I looked toward the highway, where a line of headlights was slowly winding up the mountain road toward us.
“I’m going to finish the story,” I said.
I kissed her forehead. I hugged Ben—a real, rib-cracking hug.
“I love you both,” I whispered.
I walked away from them, toward the edge of the overlook, standing in the middle of the dirt road. I put my hands behind my head.
The first federal SUV rounded the corner, its high beams blinding me. I didn’t squint. I didn’t flinch. I stood tall, the wind catching my denim jacket, my silhouette sharp against the Arizona moon.
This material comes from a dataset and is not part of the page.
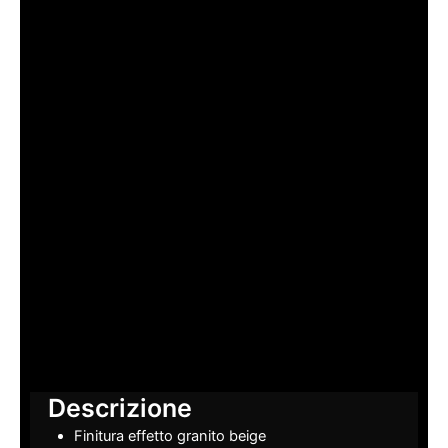
Descrizione
Finitura effetto granito beige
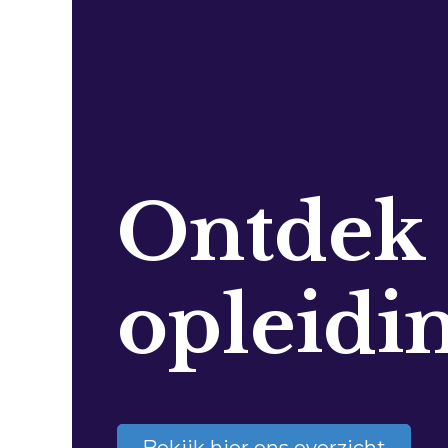
Ontdek
opleidi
As the sirens began to wail and the voices screamed for me to get on the ground, I looked back one last time.
Sarah and Ben were on the bike, receding into the shadows of the canyon, safe, alive, and finally knowing who I was.
I dropped to my knees as the red and blue lights washed over me. I wasn’t a ghost anymore. I was a man who had finally come home.
Blood makes you related, but the ink on my back is what kept you alive.